_Your assignment_. Which lines below hold the word "igri"? Copy all of them.

_Given data_.

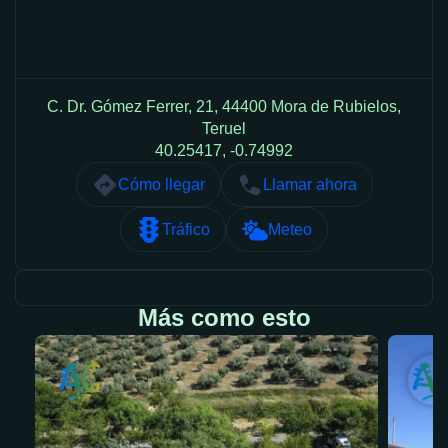
C. Dr. Gómez Ferrer, 21, 44400 Mora de Rubielos,
Teruel
40.25417, -0.74992
Cómo llegar
Llamar ahora
Tráfico
Meteo
Más como esto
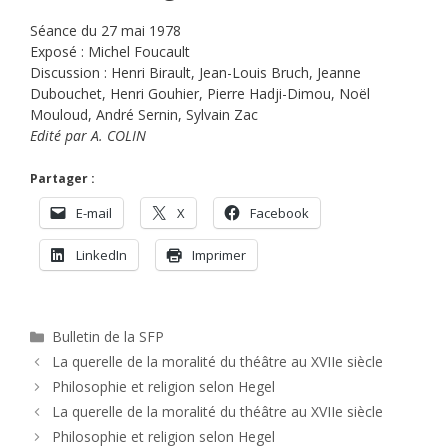
Séance du 27 mai 1978
Exposé : Michel Foucault
Discussion : Henri Birault, Jean-Louis Bruch, Jeanne
Dubouchet, Henri Gouhier, Pierre Hadji-Dimou, Noël
Mouloud, André Sernin, Sylvain Zac
Edité par A. COLIN
Partager :
E-mail
X
Facebook
LinkedIn
Imprimer
Catégories
Bulletin de la SFP
La querelle de la moralité du théâtre au XVIIe siècle
Philosophie et religion selon Hegel
La querelle de la moralité du théâtre au XVIIe siècle
Philosophie et religion selon Hegel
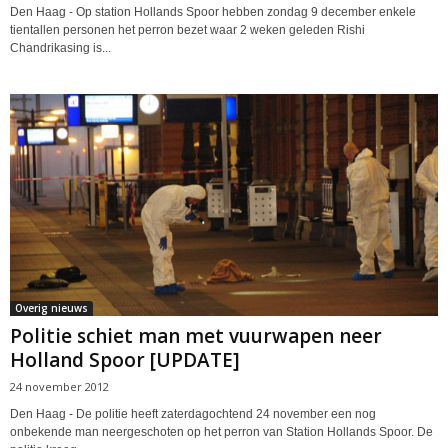
Den Haag - Op station Hollands Spoor hebben zondag 9 december enkele
tientallen personen het perron bezet waar 2 weken geleden Rishi
Chandrikasing is...
Overig nieuws
Politie schiet man met vuurwapen neer
Holland Spoor [UPDATE]
24 november 2012
Den Haag - De politie heeft zaterdagochtend 24 november een nog
onbekende man neergeschoten op het perron van Station Hollands Spoor. De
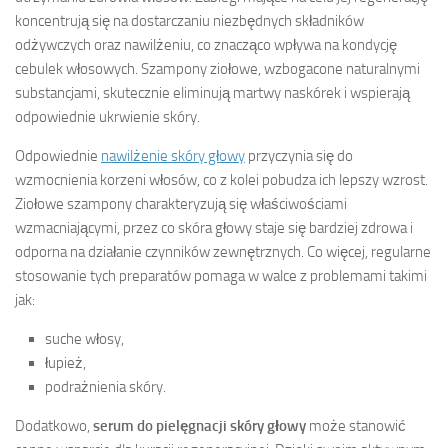
koncentrują się na dostarczaniu niezbędnych składników
odżywczych oraz nawilżeniu, co znacząco wpływa na kondycję
cebulek włosowych. Szampony ziołowe, wzbogacone naturalnymi
substancjami, skutecznie eliminują martwy naskórek i wspierają
odpowiednie ukrwienie skóry.
Odpowiednie
nawilżenie skóry głowy
przyczynia się do
wzmocnienia korzeni włosów, co z kolei pobudza ich lepszy wzrost.
Ziołowe szampony charakteryzują się właściwościami
wzmacniającymi, przez co skóra głowy staje się bardziej zdrowa i
odporna na działanie czynników zewnętrznych. Co więcej, regularne
stosowanie tych preparatów pomaga w walce z problemami takimi
jak:
suche włosy,
łupież,
podrażnienia skóry.
Dodatkowo,
serum do pielęgnacji skóry głowy
może stanowić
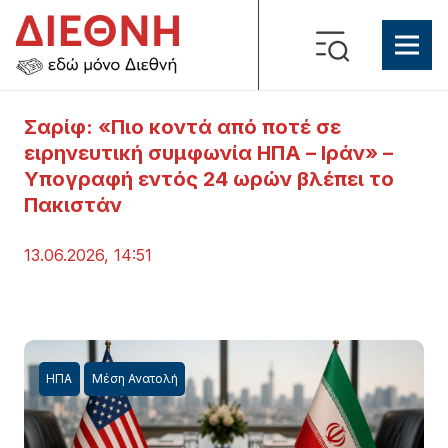
Σαρίφ: «Πιο κοντά από ποτέ σε
ειρηνευτική συμφωνία ΗΠΑ – Ιράν» –
Υπογραφή εντός 24 ωρών βλέπει το
Πακιστάν
13.06.2026, 14:51
ΗΠΑ
Μέση Ανατολή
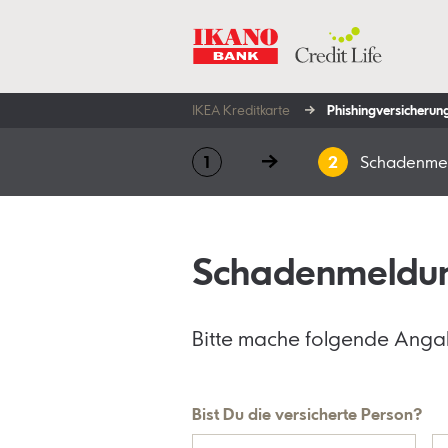
IKEA Kreditkarte
Phishing­versicherun
Schadenme
Schadenmeldu
Bitte mache folgende Anga
Bist Du die versicherte Person?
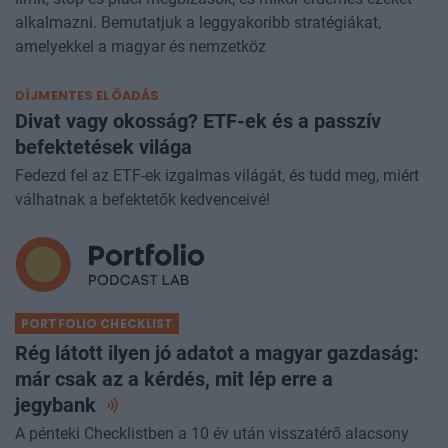
alkalmazni. Bemutatjuk a leggyakoribb stratégiákat,
amelyekkel a magyar és nemzetköz
DÍJMENTES ELŐADÁS
Divat vagy okosság? ETF-ek és a passzív
befektetések világa
Fedezd fel az ETF-ek izgalmas világát, és tudd meg, miért
válhatnak a befektetők kedvenceivé!
PORTFOLIO CHECKLIST
Rég látott ilyen jó adatot a magyar gazdaság:
már csak az a kérdés, mit lép erre a
jegybank
A pénteki Checklistben a 10 év után visszatérő alacsony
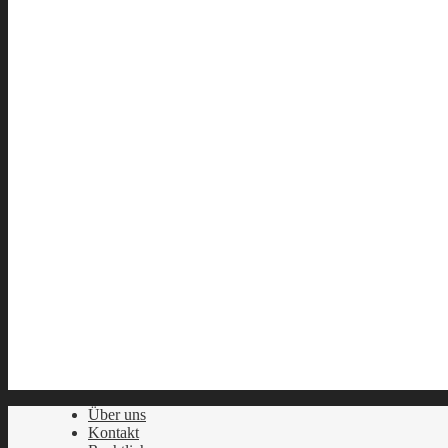
Über uns
Kontakt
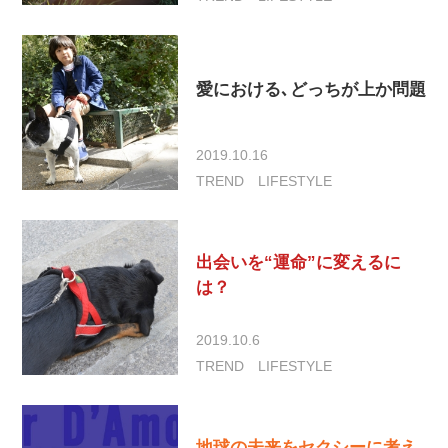
愛における､どっちが上か問題
2019.10.16
TREND
LIFESTYLE
出会いを“運命”に変えるに
は？
2019.10.6
TREND
LIFESTYLE
地球の未来をセクシーに考え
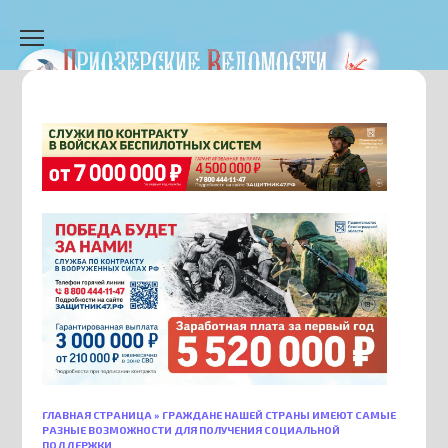
Перейти
к
содержанию
ГЛАВНАЯ СТРАНИЦА
»
ГРАЖДАНЕ НАШЕЙ СТРАНЫ ИМЕЮТ САМЫЕ
РАЗНЫЕ ВОЗМОЖНОСТИ ДЛЯ ПОЛУЧЕНИЯ СОЦИАЛЬНОЙ
ПОДДЕРЖКИ.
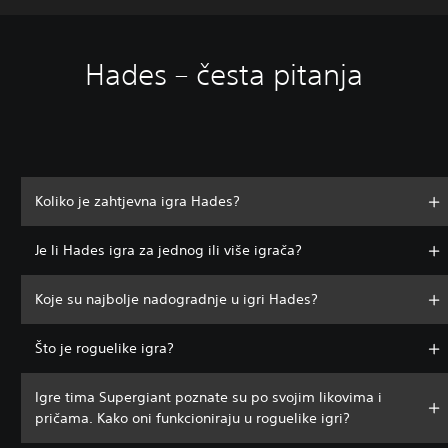
Hades – česta pitanja
Koliko je zahtjevna igra Hades?
Je li Hades igra za jednog ili više igrača?
Koje su najbolje nadogradnje u igri Hades?
Što je roguelike igra?
Igre tima Supergiant poznate su po svojim likovima i
pričama. Kako oni funkcioniraju u roguelike igri?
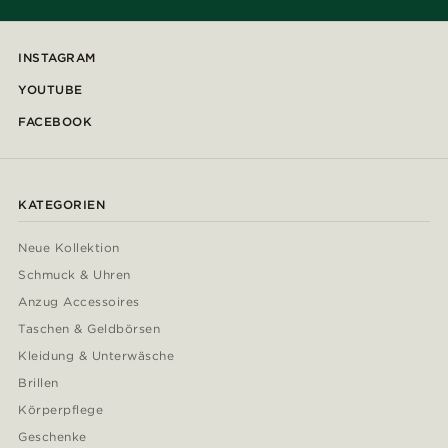
INSTAGRAM
YOUTUBE
FACEBOOK
KATEGORIEN
Neue Kollektion
Schmuck & Uhren
Anzug Accessoires
Taschen & Geldbörsen
Kleidung & Unterwäsche
Brillen
Körperpflege
Geschenke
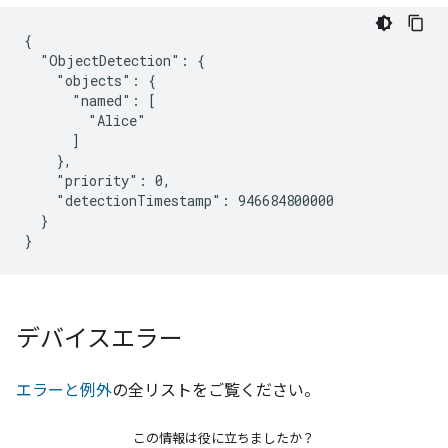
{

  "ObjectDetection": {

    "objects": {

      "named": [

        "Alice"

      ]

    },

    "priority": 0,

    "detectionTimestamp": 946684800000

  }

}
デバイスエラー
エラーと例外
の全リストをご覧ください。
この情報は役に立ちましたか？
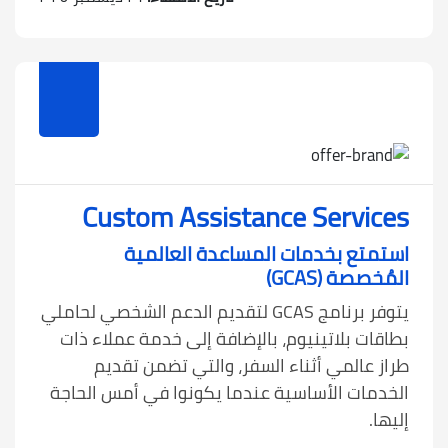
Custom Assistance Services
استمتع بخدمات المساعدة العالمية
المُخصصة (GCAS)
يتوفر برنامج GCAS لتقديم الدعم الشخصي لحاملي
بطاقات بلاتينيوم، بالإضافة إلى خدمة عملاء ذات
طراز عالمي أثناء السفر، والتي تضمن تقديم
الخدمات الأساسية عندما يكونوا في أمس الحاجة
إليها.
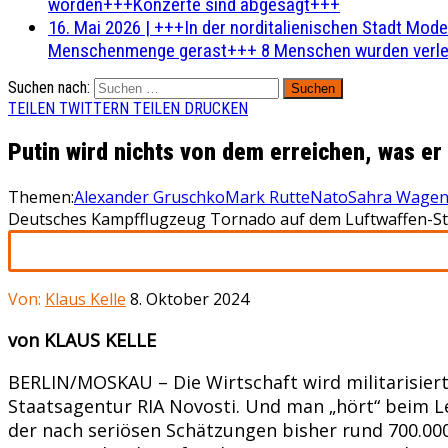
worden+++Konzerte sind abgesagt+++
16. Mai 2026
|
+++In der norditalienischen Stadt Mode
Menschenmenge gerast+++ 8 Menschen wurden verlet
Suchen nach:
TEILEN
TWITTERN
TEILEN
DRUCKEN
Putin wird nichts von dem erreichen, was e
Themen:
Alexander Gruschko
Mark Rutte
Nato
Sahra Wagen
Deutsches Kampfflugzeug Tornado auf dem Luftwaffen-Stü
Von:
Klaus Kelle
8. Oktober 2024
von KLAUS KELLE
BERLIN/MOSKAU – Die Wirtschaft wird militarisiert
Staatsagentur RIA Novosti. Und man „hört“ beim Le
der nach seriösen Schätzungen bisher rund 700.000 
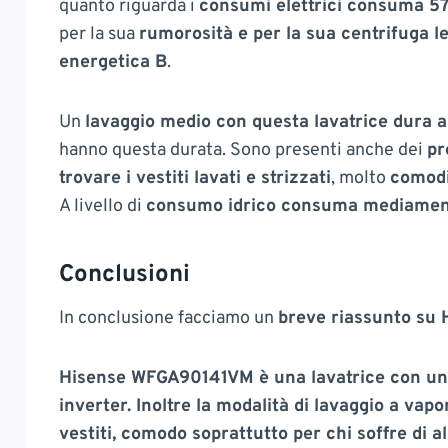
quanto riguarda i
consumi elettrici consuma 5
per la sua
rumorosità e per la sua centrifuga le
energetica B
.
Un
lavaggio medio con questa lavatrice dura al
hanno questa durata. Sono presenti anche dei
pr
trovare i vestiti lavati e strizzati
, molto
comod
A livello di
consumo idrico consuma mediament
Conclusioni
In conclusione facciamo un
breve riassunto su
Hisense WFGA90141VM è una lavatrice con una
inverter. Inoltre la modalità di lavaggio a vap
vestiti, comodo soprattutto per chi soffre di all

_Result of the task_.
Koje su najbolje nadogradnje u igri Hades?
pričama. Kako oni funkcioniraju u roguelike igri?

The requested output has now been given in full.